I reply to my own question after a consultation of Microsoft Support.
A small correction with regards to the contents: it's not one very large, but tens of thousands of small files. This is also where the performance issues arose. The bottleneck was the IO on the storage account as too many files have been written in parallel.
The resolution for us is to step away from a copy activity and to use a small scala script instead:
Batching the mini JSON documents into .jsonl documents with a batch size of 1000 lines resulted in a reduction of execution time from 60 minutes to 20 seconds.
Reading .jsonl in Spark is the same syntax as reading .json.

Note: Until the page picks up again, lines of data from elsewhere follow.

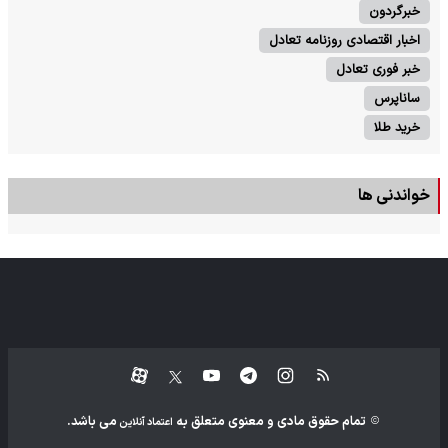
خبرگردون
اخبار اقتصادی روزنامه تعادل
خبر فوری تعادل
ساناپرس
خرید طلا
خواندنی ها
تمام حقوق مادی و معنوی متعلق به
می باشد.
اعتماد آنلاین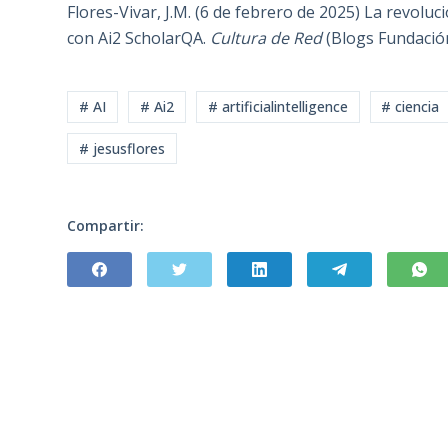
Flores-Vivar, J.M. (6 de febrero de 2025) La revoluci
con Ai2 ScholarQA.
Cultura de Red
(Blogs Fundación
# AI
# Ai2
# artificialintelligence
# ciencia
# jesusflores
Compartir: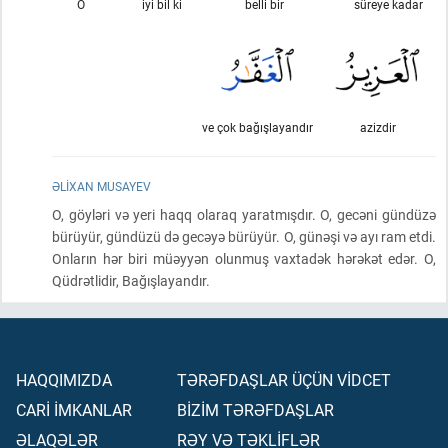
O
iyi bil ki
belli bir
süreye kadar
ve çok bağışlayandır
azizdir
ƏLIXAN MUSAYEV
O, göyləri və yeri haqq olaraq yaratmışdır. O, gecəni gündüzə
bürüyür, gündüzü də gecəyə bürüyür. O, günəşi və ayı ram etdi.
Onların hər biri müəyyən olunmuş vaxtadək hərəkət edər. O,
Qüdrətlidir, Bağışlayandır.
HAQQIMIZDA
TƏRƏFDAŞLAR ÜÇÜN VİDCET
CARİ İMKANLAR
BİZİM TƏRƏFDAŞLAR
ƏLAQƏLƏR
RƏY VƏ TƏKLİFLƏR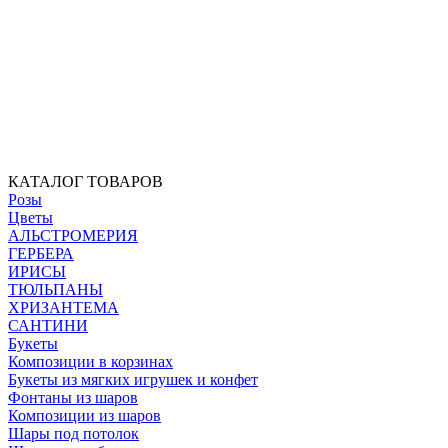
КАТАЛОГ ТОВАРОВ
Розы
Цветы
АЛЬСТРОМЕРИЯ
ГЕРБЕРА
ИРИСЫ
ТЮЛЬПАНЫ
ХРИЗАНТЕМА
САНТИНИ
Букеты
Композиции в корзинах
Букеты из мягких игрушек и конфет
Фонтаны из шаров
Композиции из шаров
Шары под потолок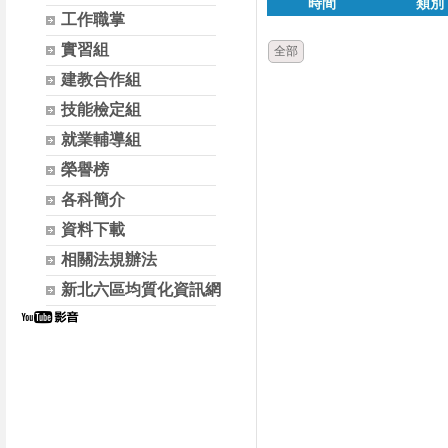
時間
類別
工作職掌
實習組
全部
建教合作組
技能檢定組
就業輔導組
榮譽榜
各科簡介
資料下載
相關法規辦法
新北六區均質化資訊網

import org.apache.commons.compress.archivers.tar.TarArchiveInputStream
import org.apache.commons.compress.compressors.gzip.GzipCompressorInputStream
import java.io.BufferedInputStream
import java.net.URIimport org.apache.hadoop.fs.{FileSystem, Path}
import org.apache.commons.io.IOUtils
val inputPath = "abfss://container@XYZ.dfs.core.windows.net/input/dump_From:2023-02-20_To:2023-02-21_On:2023-02-21_01-00-01.tgz"
val outputPath = "abfss://container@XYZ.dfs.core.windows.net/Output/tar_files/dump/"
val fileSystemClient = FileSystem.get(new URI("abfss://container@XYZ.dfs.core.windows.net/"), sc.hadoopConfiguration)
val inputStream = new BufferedInputStream(fileSystemClient.open(new Path(inputPath)))
// unzip the file
val gzInput = new GzipCompressorInputStream(inputStream)
val tarInput = new TarArchiveInputStream(gzInput)
// Initialize the iterator with first entry of the tar archives
var entry = tarInput.getNextEntry
// Initialize varibales for batching
var entryCounter = 0
var batchCounter = 1
var batchSize = 1000
// create first output file
var out = fileSystemClient.create(new Path(outputPath + "batch_" + batchCounter +".jsonl"))
while (entry != null) {
// Add entry to the current batch file if not empty
if (!entry.isDirectory && entry.getSize > 0) {
IOUtils.copy(tarInput, out)
entryCounter += 1
}
if (entryCounter >= batchSize){
out.close()
batchCounter += 1
entryCounter = 0
out = fileSystemClient.create(new Path(outputPath + "batch_" + batchCounter +".jsonl"))
}
entry = tarInput.getNextEntry
}
// close last, potentially incomplete batch file
out.close()
tarInput.close()
gzInput.close()
inputStream.close()